La vraie nature de la relation franco-saoudienne
Le talent d’Hedy Belhassine tient dans ce mouvement de bascule : partir d’un fait divers people — un parc à thème mangas en grande banlieue parisienne — pour remonter, par capillarité historique, jusqu’à une question bien plus lourde : celle de la vraie nature de la relation franco-saoudienne, et de ce qu’elle sert à masquer.
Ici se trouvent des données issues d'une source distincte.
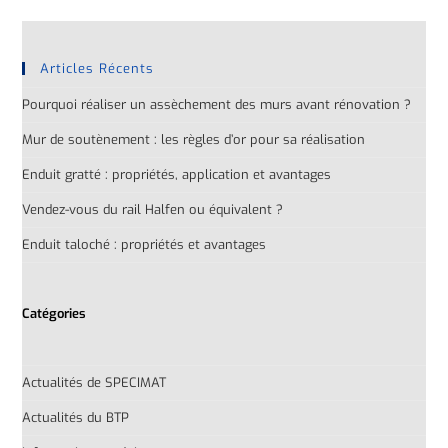
Articles Récents
Pourquoi réaliser un assèchement des murs avant rénovation ?
Mur de soutènement : les règles d’or pour sa réalisation
Enduit gratté : propriétés, application et avantages
Vendez-vous du rail Halfen ou équivalent ?
Enduit taloché : propriétés et avantages
Catégories
Actualités de SPECIMAT
Actualités du BTP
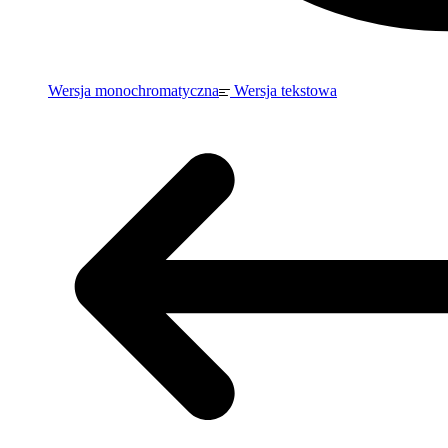
Wersja monochromatyczna
Wersja tekstowa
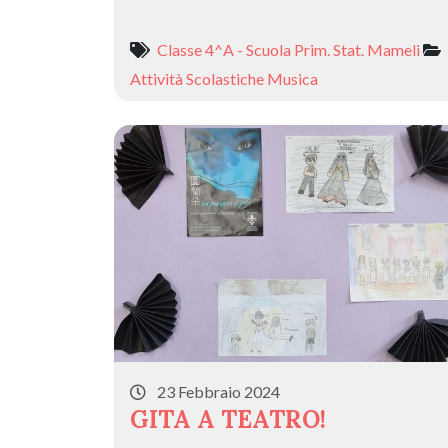
Classe 4^A - Scuola Prim. Stat. Mameli
Attività Scolastiche
Musica
23 Febbraio 2024
GITA A TEATRO!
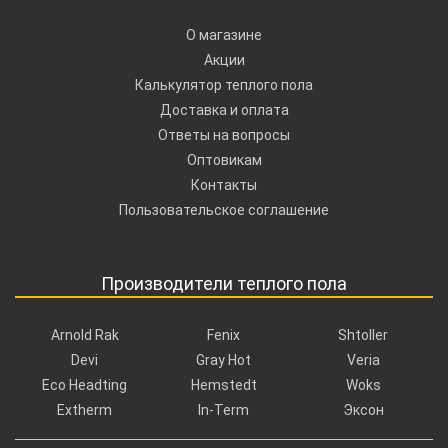
О магазине
Акции
Калькулятор теплого пола
Доставка и оплата
Ответы на вопросы
Оптовикам
Контакты
Пользовательское соглашение
Производители теплого пола
Arnold Rak
Fenix
Shtoller
Devi
Gray Hot
Veria
Eco Headting
Hemstedt
Woks
Extherm
In-Term
Эксон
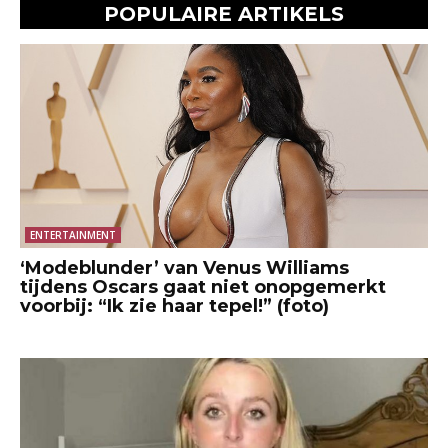
POPULAIRE ARTIKELS
ENTERTAINMENT
‘Modeblunder’ van Venus Williams
tijdens Oscars gaat niet onopgemerkt
voorbij: “Ik zie haar tepel!” (foto)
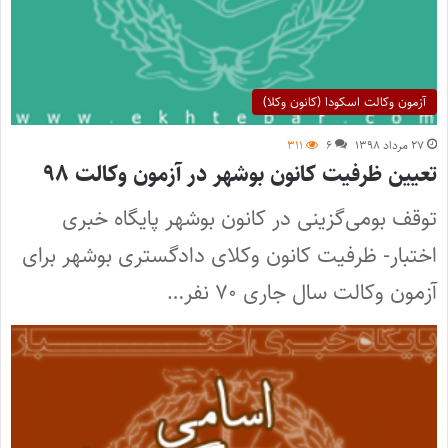
آزمون وکالت اسکودا (کانون وکلا)
۲۷ مرداد ۱۳۹۸
۶
۳۱۱
تعیین ظرفیت کانون بوشهر در آزمون وکالت ۹۸
توقف بومی‌گزینی در کانون بوشهر پایگاه خبری
اختبار- ظرفیت کانون وکلای دادگستری بوشهر برای
آزمون وکالت سال جاری ۷۰ نفر…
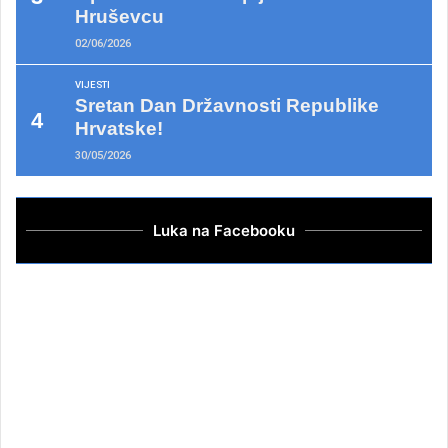
Hruševcu
02/06/2026
VIJESTI
Sretan Dan Državnosti Republike
Hrvatske!
30/05/2026
Luka na Facebooku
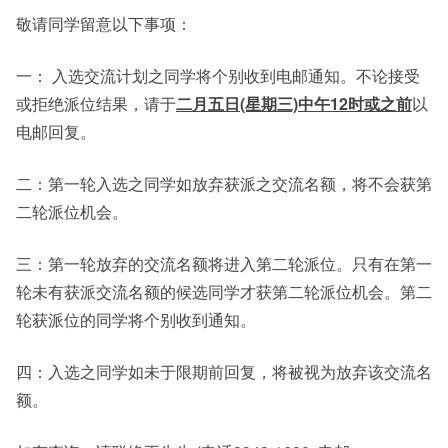
敬请同学留意以下事项：
其他
一： 入选交流计划之同学将个别收到电邮通知。不论接受
或拒绝派位结果，请于
二月五日(星期三)中午12时或之前
以
电邮回复。
二：第一轮入选之同学如放弃获派之交流名额，将不会获第
二轮派位机会。
三：第一轮放弃的交流名额将进入第二轮派位。只有在第一
轮未有获派交流名额的候选同学才获第二轮派位机会。第二
轮获派位的同学将个别收到通知。
四：入选之同学如未于限期前回复，将被视为放弃该交流名
额。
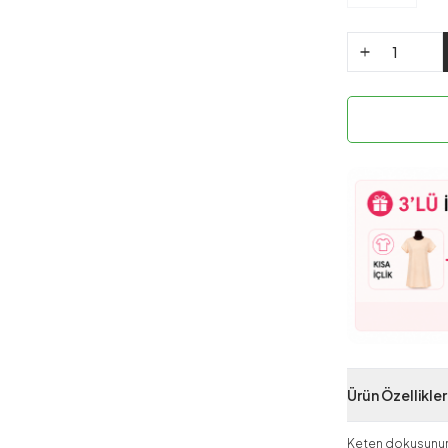
Ürün Özellikler
Keten dokusunun d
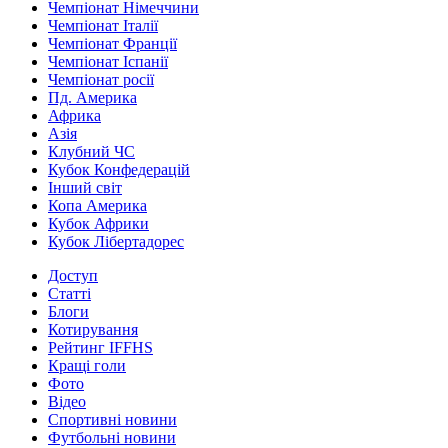
Чемпіонат Німеччини
Чемпіонат Італії
Чемпіонат Франції
Чемпіонат Іспанії
Чемпіонат росії
Пд. Америка
Африка
Азія
Клубний ЧС
Кубок Конфедерацій
Інший світ
Копа Америка
Кубок Африки
Кубок Лібертадорес
Доступ
Статті
Блоги
Котирування
Рейтинг IFFHS
Кращі голи
Фото
Відео
Спортивні новини
Футбольні новини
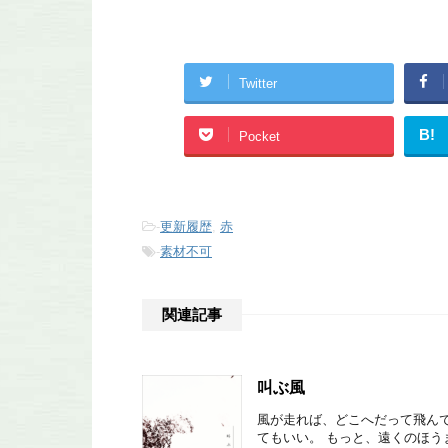
Twitter
B!
Pocket
-
更新履歴
,
赤
-
素材不可
関連記事
叫ぶ風
風が走れば、どこへだって飛んで
てもいい。 もっと、遠くのほう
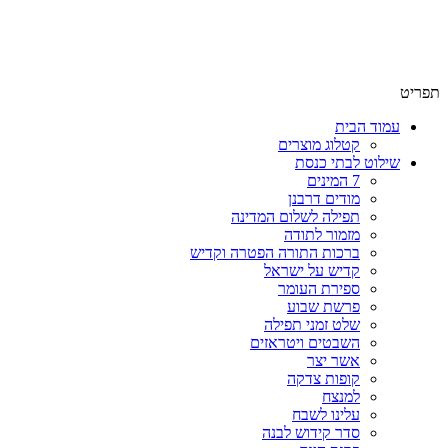
שימו לב האתר בבנייה. ישנם מוצרים ללא מחירים!
שימו לב האתר בבנייה. ישנם מוצרים ללא מחירים!
תפריט
עמוד הבית
קטלוג מוצרים
שילוט לבתי כנסת
7 המינים
מודים דרבנן
תפילה לשלום המדינה
מזמור לתודה
ברכות התורה הפטרה וקדיש
קדיש על ישראל
ספירת העומר
פרשת שבוע
שלט זמני תפילה
השבטים ויטראזים
אשר יצר
קופות צדקה
למנצח
עלינו לשבח
סדר קידוש לבנה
Le procédé rhétorique est habile. En exhumant l’histoire de Gaith Pharaon — ce financier saoudien qui racheta dans les années 1970 une entreprise française de construction industrialisée en difficulté (héritière directe de l’effort de construction accéléré de l’université de Vincennes post-Mai 68), avant de la vider de sa substance, d’en tirer des commissions à tous les étages, puis de bâtir sur les décombres un parc d’attractions voué à l’échec — Belhassine ne se contente pas d’une anecdote pittoresque. Il pose une question de fond, presque juridique : qui possède aujourd’hui ce terrain de 55 hectares ? Les héritiers Pharaon, via des structures fiduciaires, ou réellement l’avocat belge officiellement identifié comme propriétaire ? La réponse, on ne l’aura sans doute jamais — et c’est peut-être précisément le point.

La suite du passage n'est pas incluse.